Beiträge von Plattenspieler

    Es ging hier nicht um das Förderschullehramt, sondern um das Gymnasiallehramt und insbesondere um geisteswissenschaftliche Fächer und Informatik.

    Weder in dem Eröffnungsbeitrag dieses Threads noch in dem darin zitierten und verlinkten Artikel kann ich eine Einschränkung auf bestimmte Schulformen oder Fächer erkennen.

    Zumal gerade Gymnasiallehramt mit geisteswissenschaftlichen Fächern aktuell im Allgemeinen ja die wenigsten Personalprobleme und damit den geringsten Bedarf nach Bachelor-Quereinsteigern haben dürfte. Aber auch das ist vielleicht in Brandenburg anders, mag sein.

    bevor du empört bist

    Bin ich nicht, keine Sorge. :_o_)

    Das ist doch mal eine belastbare Quelle. Da zeigt sich dein vertieftes, wissenschaftliches Studium.

    1. Ad-hominem-Argumente bringen uns auch nicht weiter.

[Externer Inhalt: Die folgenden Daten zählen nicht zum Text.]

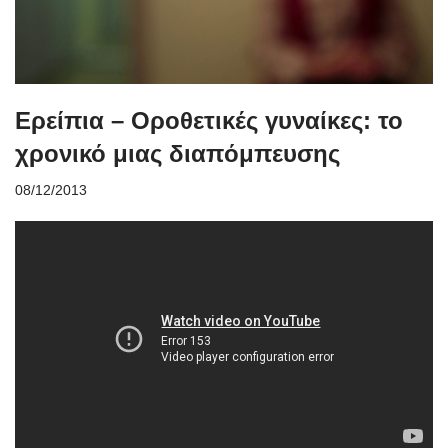
Ερείπια – Οροθετικές γυναίκες: το
χρονικό μιας διαπόμπευσης
08/12/2013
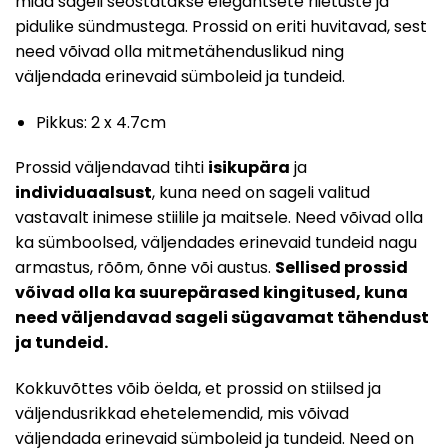
mida sageli seostatakse elegantsete riietuste ja
pidulike sündmustega. Prossid on eriti huvitavad, sest
need võivad olla mitmetähenduslikud ning
väljendada erinevaid sümboleid ja tundeid.
Pikkus: 2 x 4.7cm
Prossid väljendavad tihti
isikupära
ja
individuaalsust
, kuna need on sageli valitud
vastavalt inimese stiilile ja maitsele. Need võivad olla
ka sümboolsed, väljendades erinevaid tundeid nagu
armastus, rõõm, õnne või austus.
Sellised prossid
võivad olla ka suurepärased kingitused, kuna
need väljendavad sageli sügavamat tähendust
ja tundeid.
Kokkuvõttes võib öelda, et prossid on stiilsed ja
väljendusrikkad ehetelemendid, mis võivad
väljendada erinevaid sümboleid ja tundeid. Need on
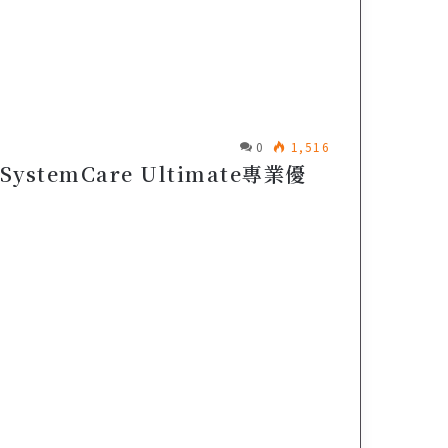
0
1,516
stemCare Ultimate專業優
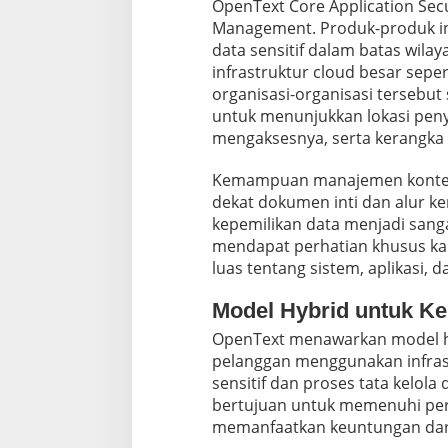
OpenText Core Application Secu
Management. Produk-produk in
data sensitif dalam batas wil
infrastruktur cloud besar seper
organisasi-organisasi tersebut
untuk menunjukkan lokasi peny
mengaksesnya, serta kerangka
Kemampuan manajemen konten d
dekat dokumen inti dan alur ke
kepemilikan data menjadi sanga
mendapat perhatian khusus 
luas tentang sistem, aplikasi, 
Model Hybrid untuk Ke
OpenText menawarkan model 
pelanggan menggunakan infras
sensitif dan proses tata kelola
bertujuan untuk memenuhi per
memanfaatkan keuntungan dari 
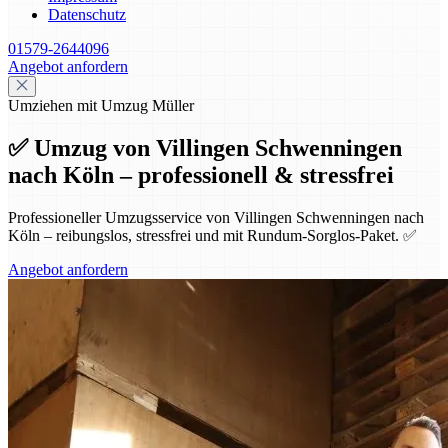
Datenschutz
01579-2644096
Angebot anfordern
Umziehen mit Umzug Müller
✅ Umzug von Villingen Schwenningen
nach Köln – professionell & stressfrei
Professioneller Umzugsservice von Villingen Schwenningen nach
Köln – reibungslos, stressfrei und mit Rundum-Sorglos-Paket. ✅
Angebot anfordern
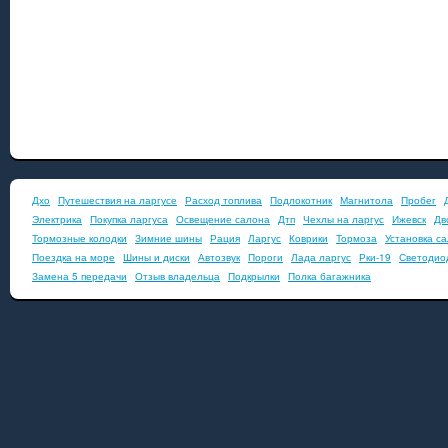
Дхо
Путешествия на ларгусе
Расход топлива
Подлокотник
Магнитола
Пробег
Электрика
Покупка ларгуса
Освещение салона
Дтп
Чехлы на ларгус
Ижевск
Дв
Тормозные колодки
Зимние шины
Рация
Ларгус
Коврики
Тормоза
Установка с
Поездка на море
Шины и диски
Автозвук
Пороги
Лада ларгус
Рки-19
Светодио
Замена 5 передачи
Отзыв владельца
Подкрылки
Полка багажника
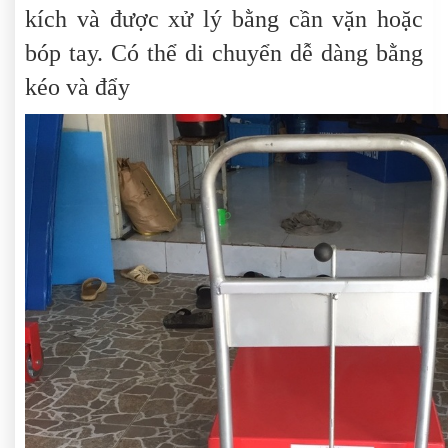
kích và được xử lý bằng cần vặn hoặc
bóp tay. Có thể di chuyển dễ dàng bằng
kéo và đẩy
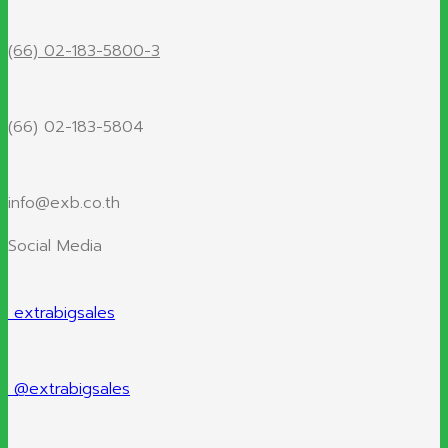
(66) 02-183-5800-3
(66) 02-183-5804
info@exb.co.th
Social Media
extrabigsales
@extrabigsales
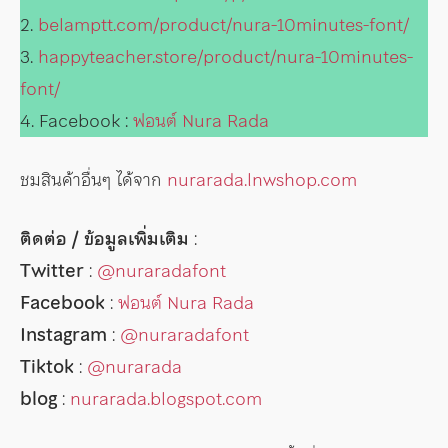
2.
belamptt.com/product/nura-10minutes-font/
3.
happyteacher.store/product/nura-10minutes-
font/
4. Facebook :
ฟอนต์ Nura Rada
ชมสินค้าอื่นๆ ได้จาก
nurarada.lnwshop.com
ติดต่อ / ข้อมูลเพิ่มเติม
:
Twitter
:
@nuraradafont
Facebook
:
ฟอนต์ Nura Rada
Instagram
:
@nuraradafont
Tiktok
:
@nurarada
blog
:
nurarada.blogspot.com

    2. Mir ist das relativ egal, was als "Grundstudium" bezeichnet wird. Wikipedia nennt als Möglichkeiten das Studium bis zum ersten Abschluss (was i. d. R. der Bachelor ist), das Studium bis zum Vordiplom (wie von mir genannt) sowie den ersten Teil eines Studienganges (wie wohl von dir bevorzugt). Wenn es dir wichtig ist, dass nicht das gesamte Bachelorstudium ein "Grundstudium" ist, dann wäre es doch deine Sache, (wissenschaftliche) Quellen hierfür zu nennen?

    Wenn jeder x-beliebige Gymnasiallehrer sich nebenbei mal schnell das Wissen und die Fähigkeiten draufschaffen kann, die es bspw. für die Arbeit im Förderschwerpunkt GE braucht (das hast du so im Thread zur Inklusion behauptet), dann ist das Studium offenbar unnötig.

    1. Welcher Thread zur Inklusion? Meinst du den Thread zur Abordnung an eine G-Schule (in dem es zwischenzeitlich auch mal kurz um Inklusion ging)?

    2. Falls ja, sollte man differenzieren: Ob ein Gymnasiallehrer auch an einer Förderschule arbeiten kann und ob es gut und spezifisch ausgebildete Förderschullehrer braucht, sind zwei grundlegend unterschiedliche Fragen, die problem- und widerspruchslos beide bejaht werden können.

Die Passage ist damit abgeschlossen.